> _WORK TO COMPLETE_
These records are to be written out exactly as they read, minus the pictures.

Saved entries
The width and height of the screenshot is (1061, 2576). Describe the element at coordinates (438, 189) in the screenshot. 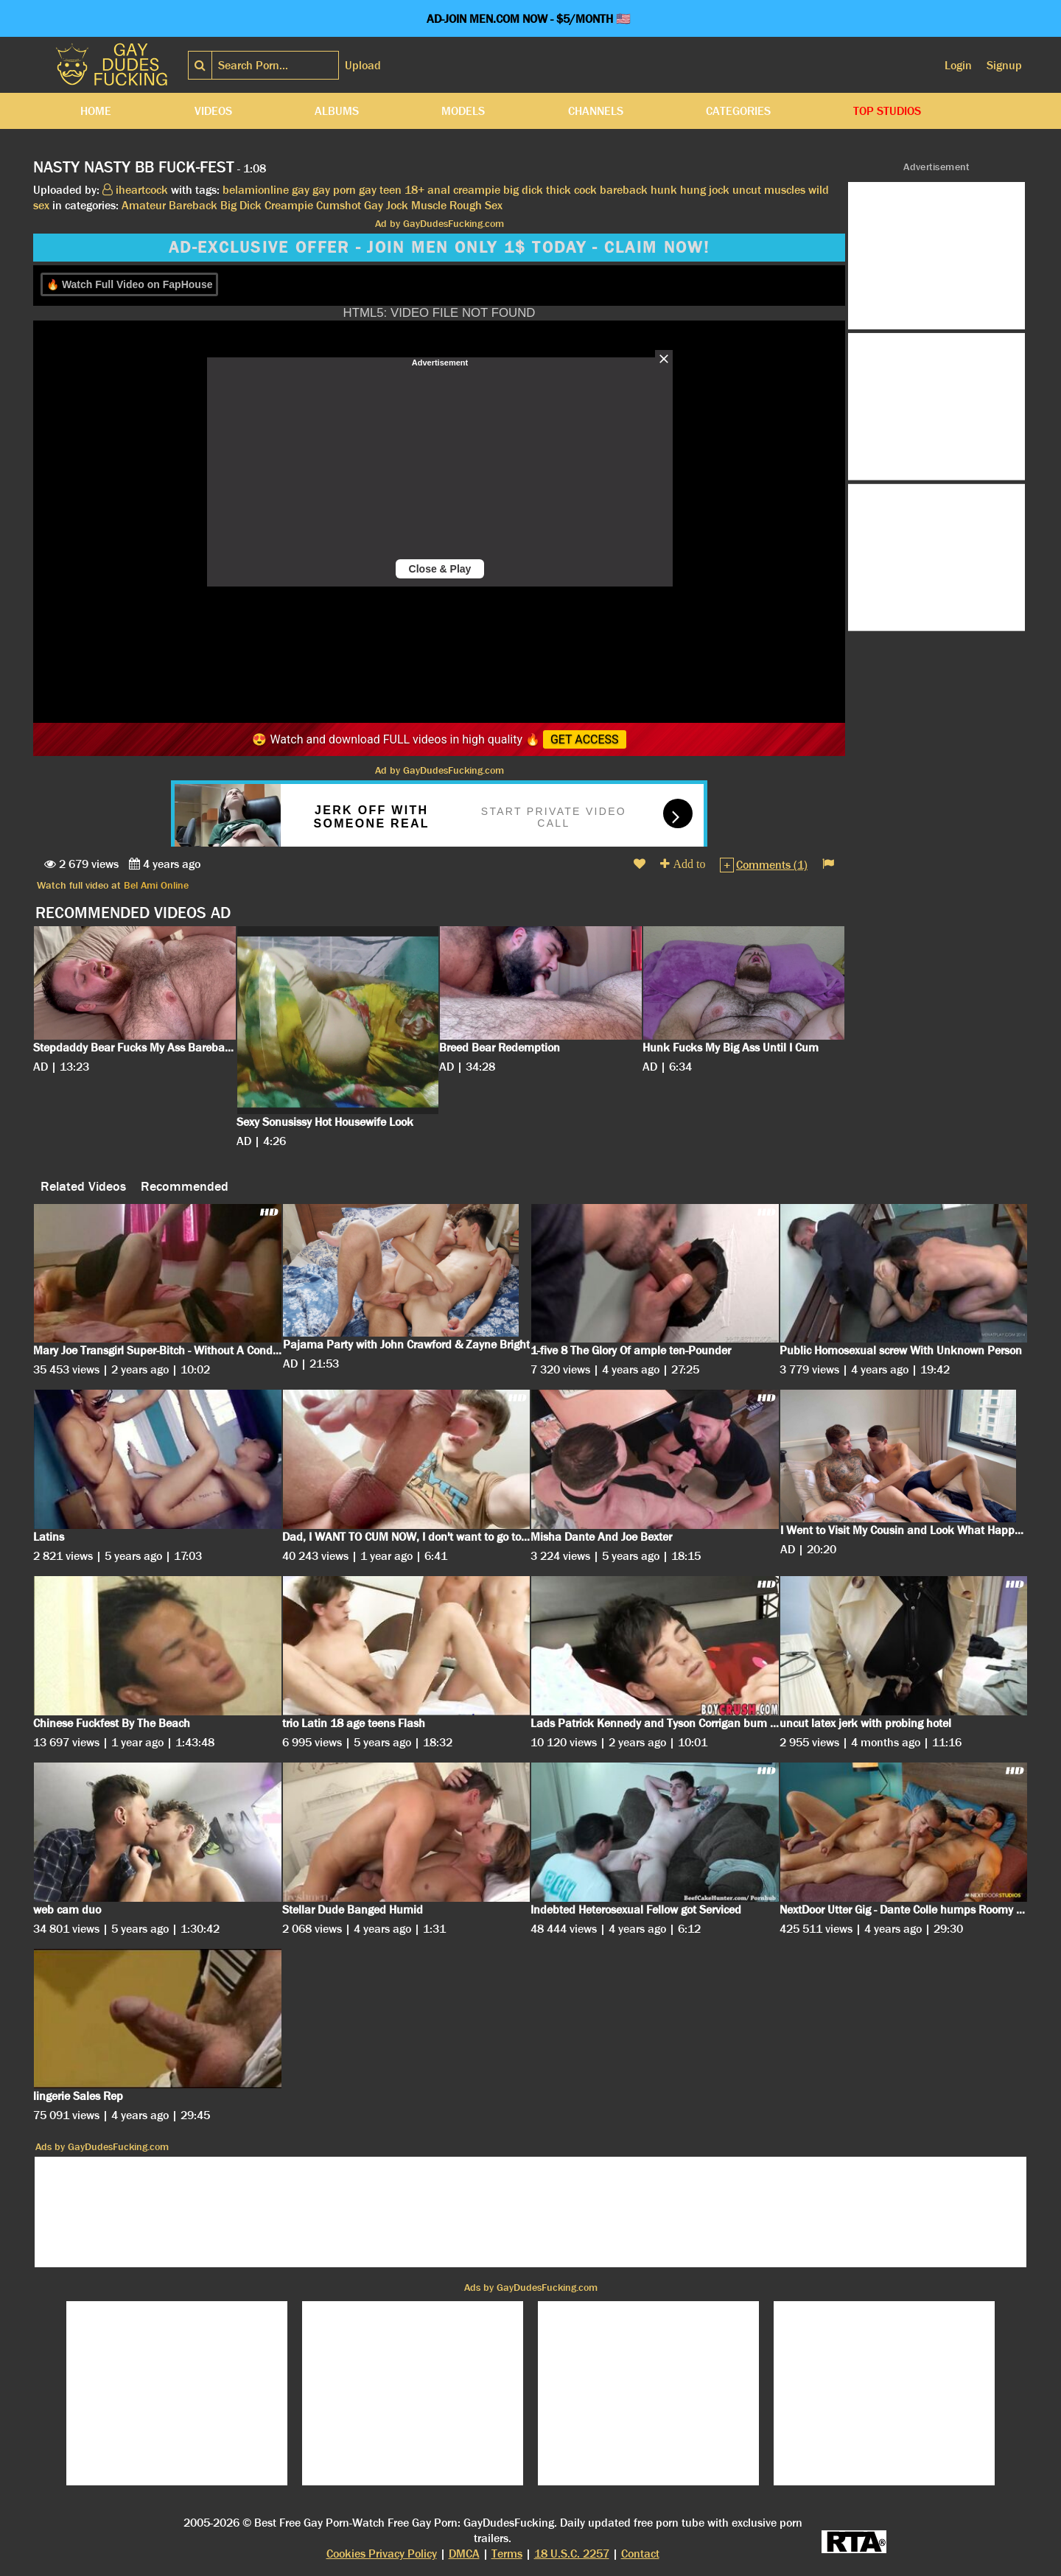

I see `anal` at that location.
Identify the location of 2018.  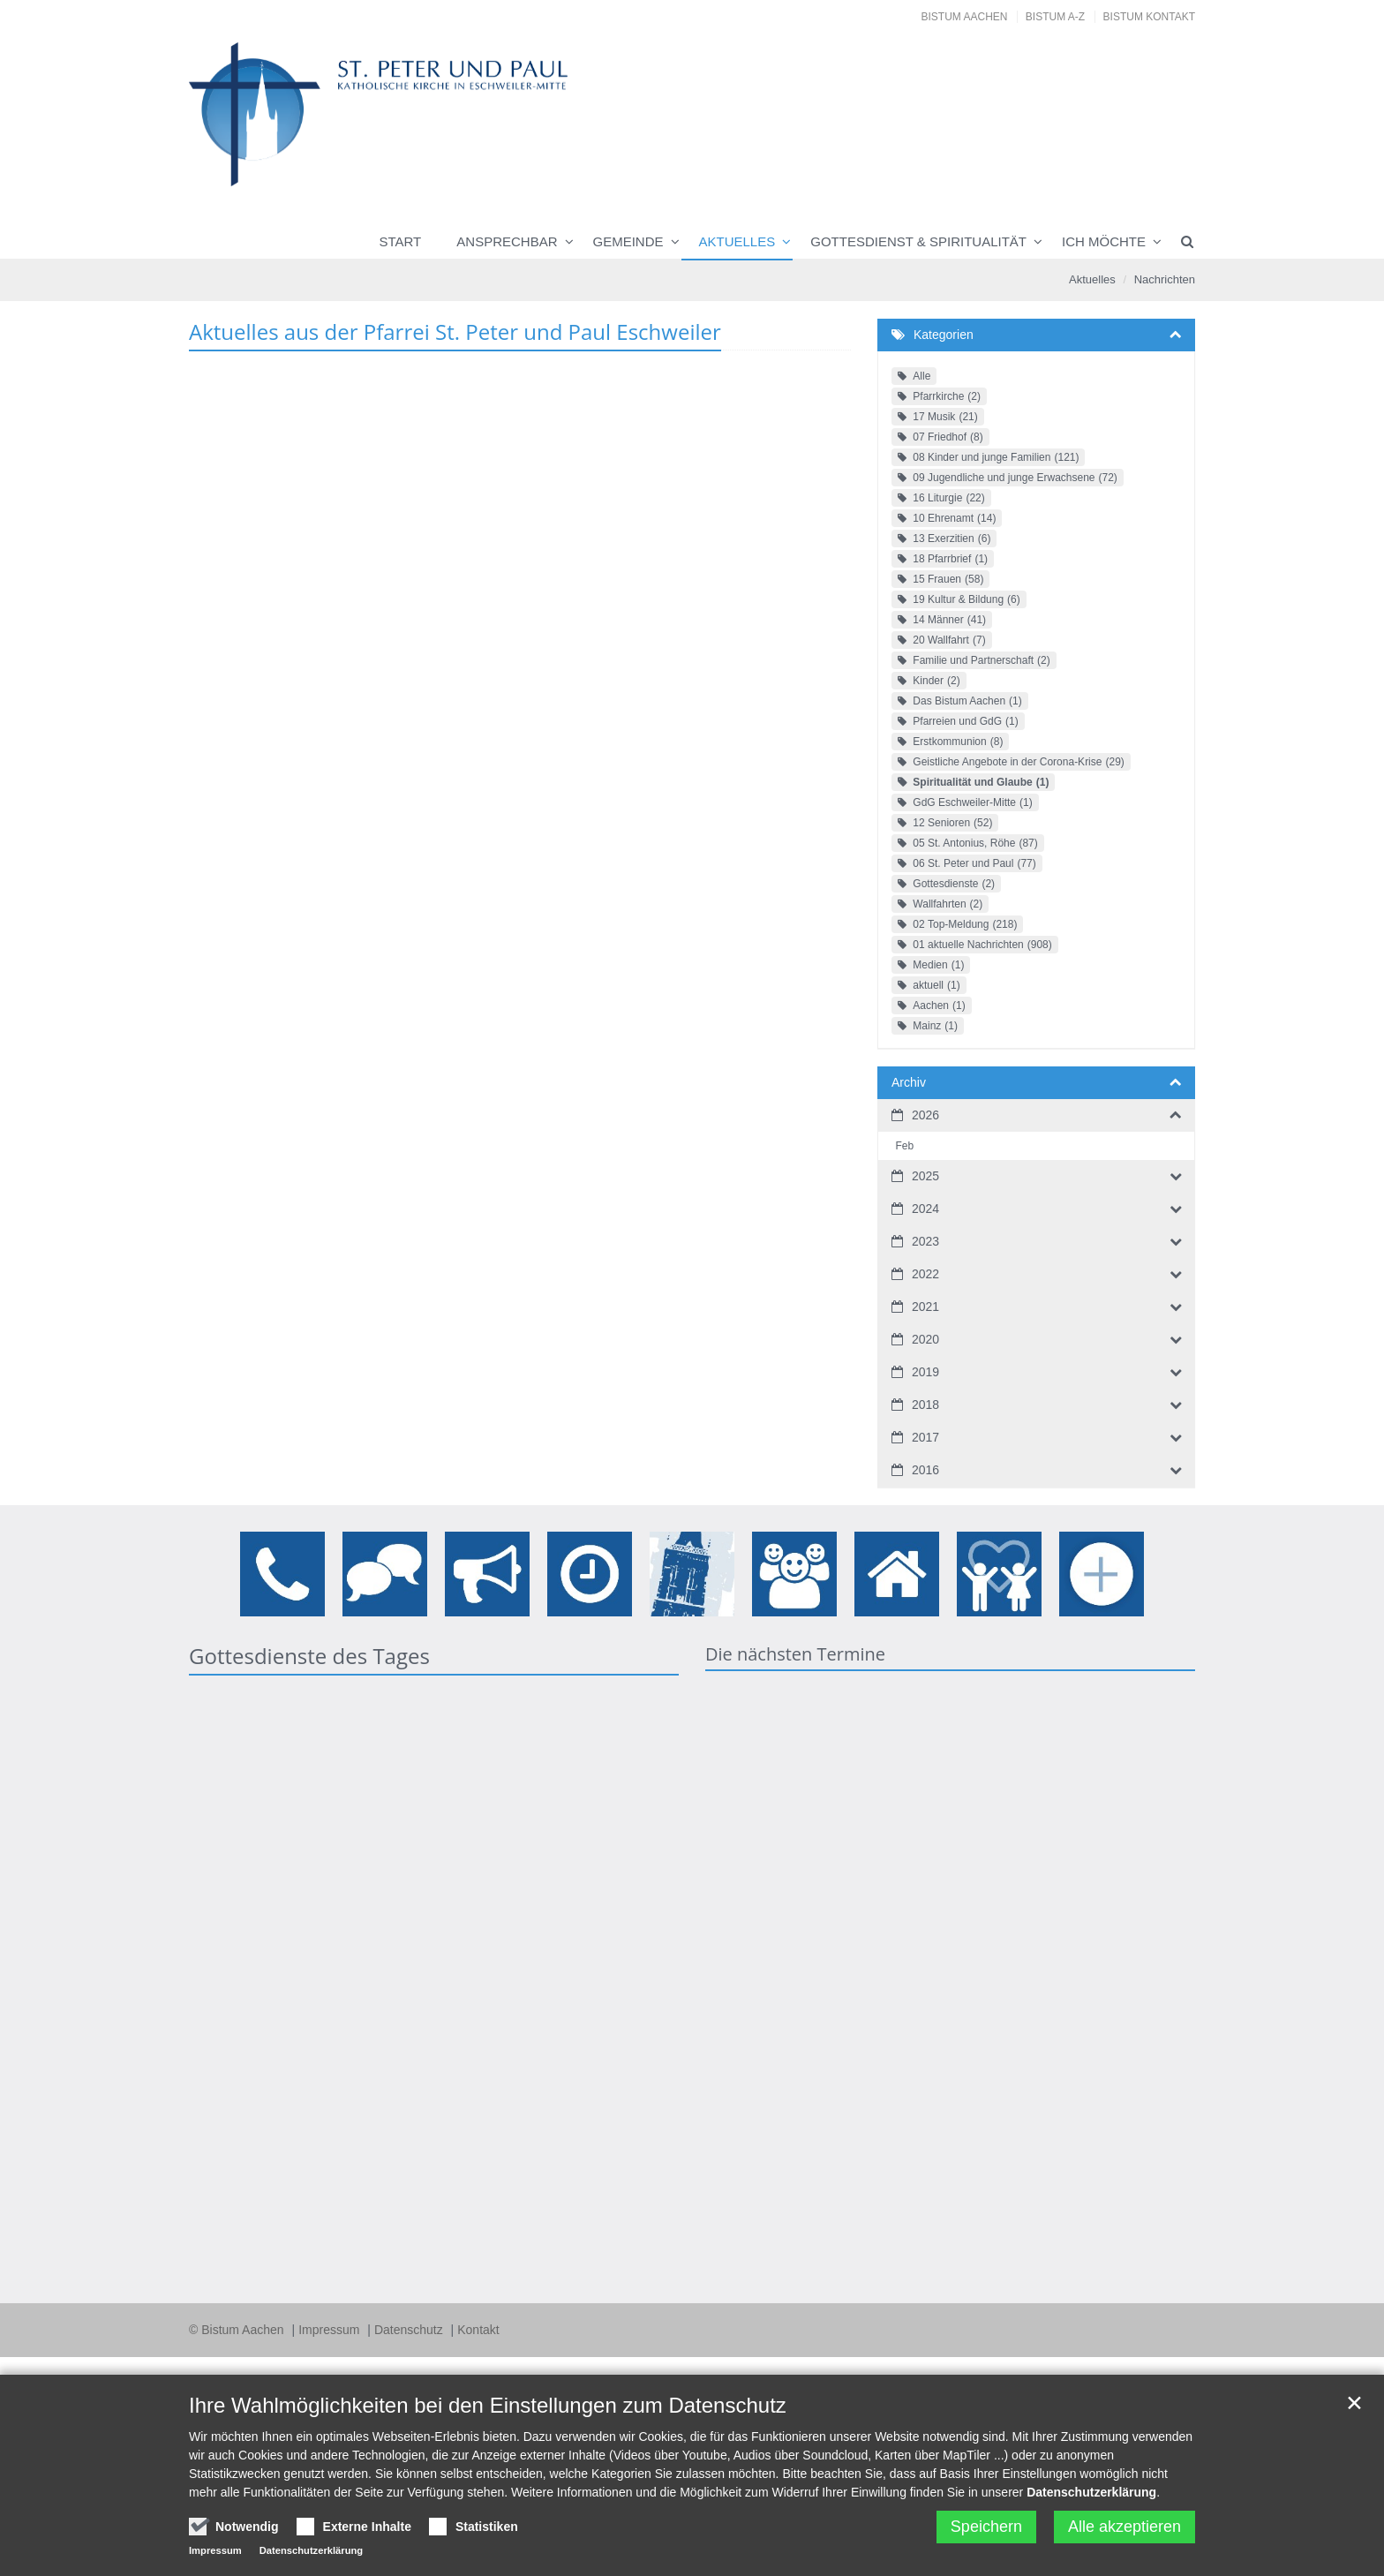
(925, 1404).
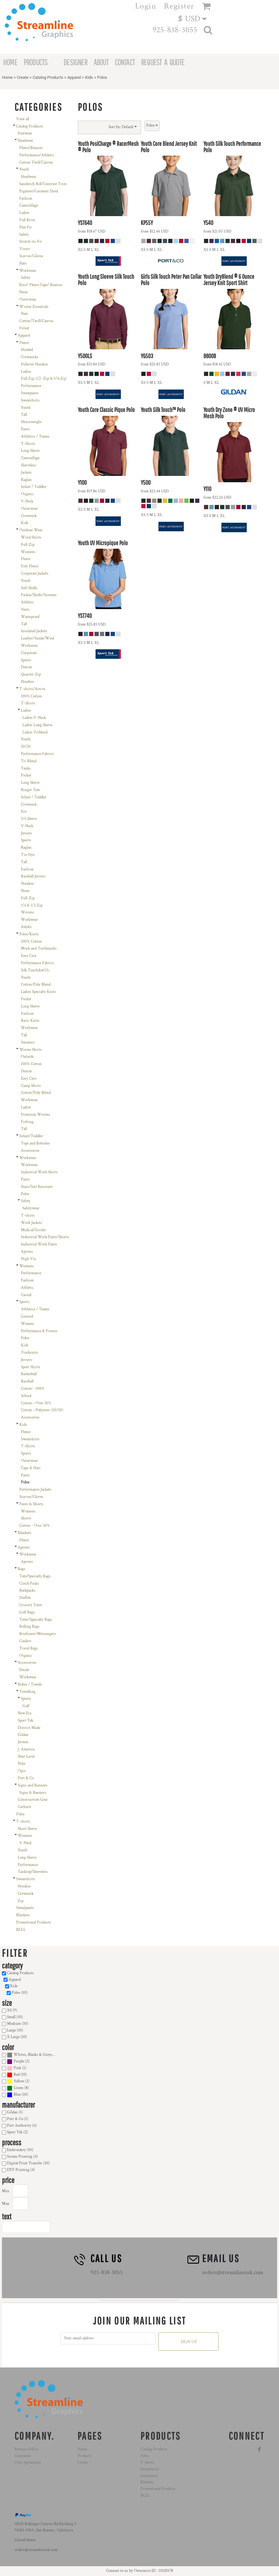 The width and height of the screenshot is (279, 2576). What do you see at coordinates (32, 689) in the screenshot?
I see `T-shirts/Active` at bounding box center [32, 689].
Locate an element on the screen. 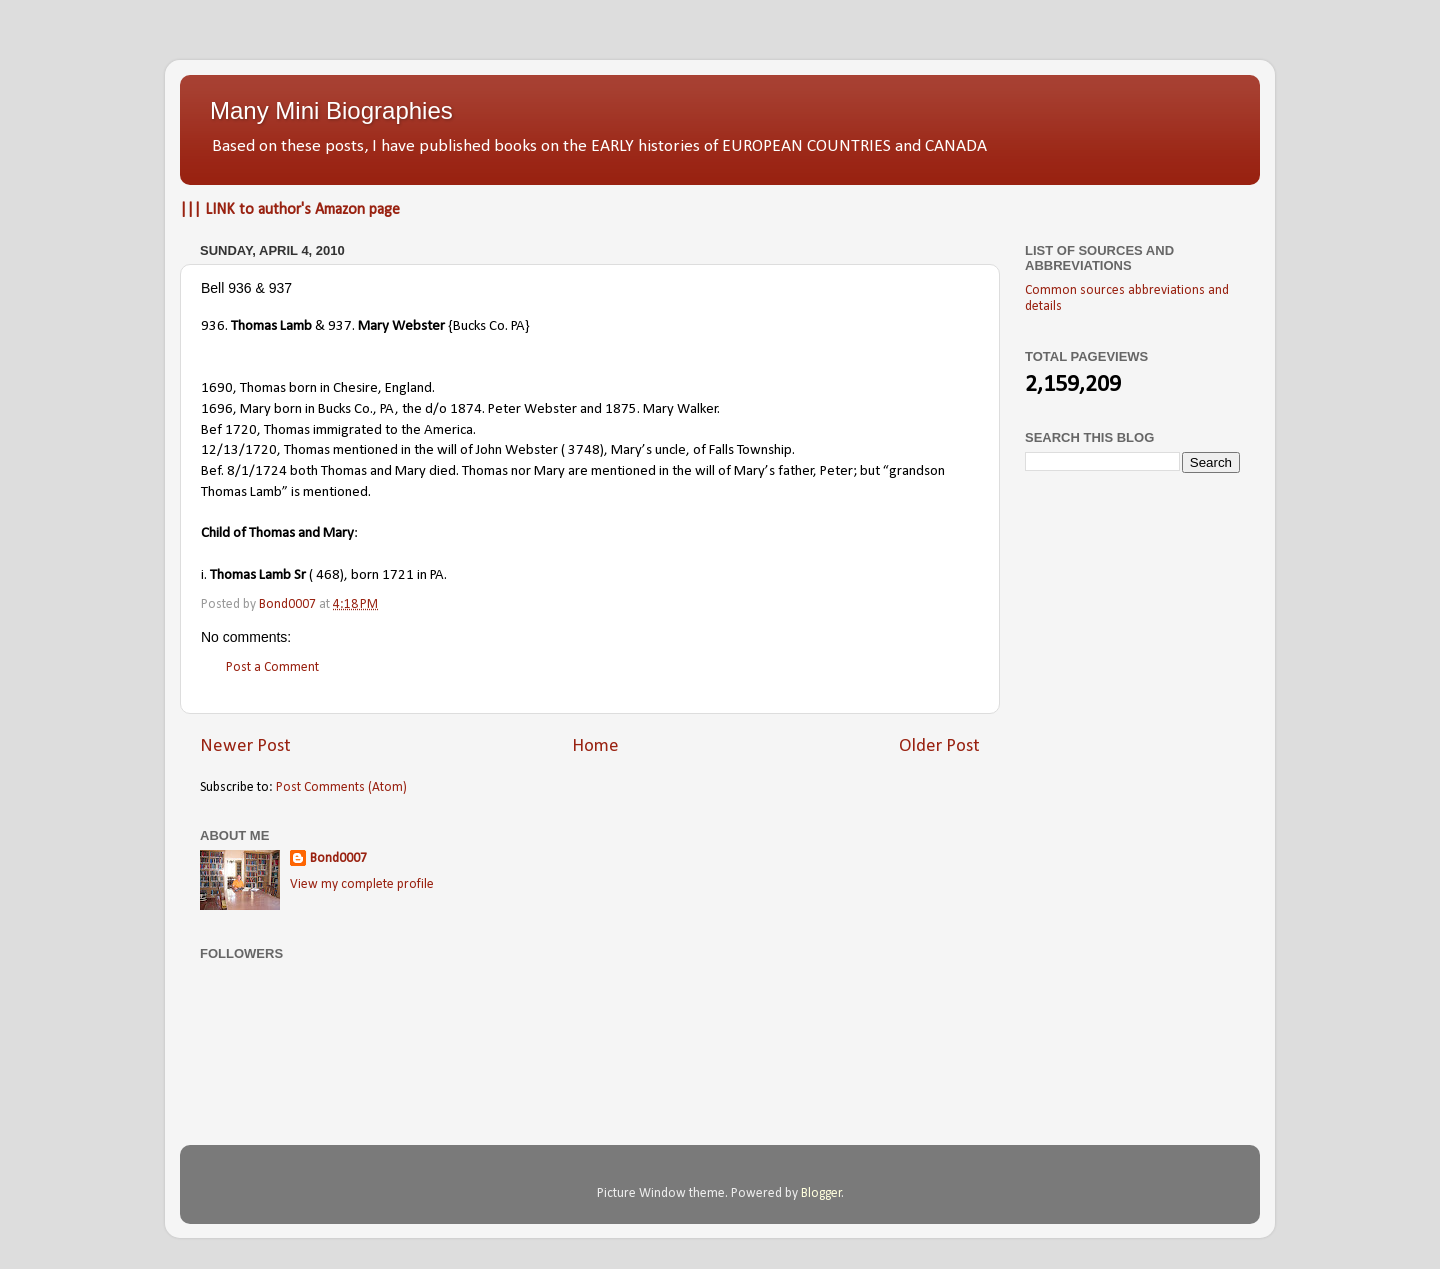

> _YOUR RESPONSE_
The width and height of the screenshot is (1061, 2576). Describe the element at coordinates (438, 189) in the screenshot. 

I see `anal` at that location.
Identify the location of 2018.  
(925, 1404).
 The width and height of the screenshot is (279, 2576). What do you see at coordinates (32, 689) in the screenshot?
I see `T-shirts/Active` at bounding box center [32, 689].
Locate an element on the screen. 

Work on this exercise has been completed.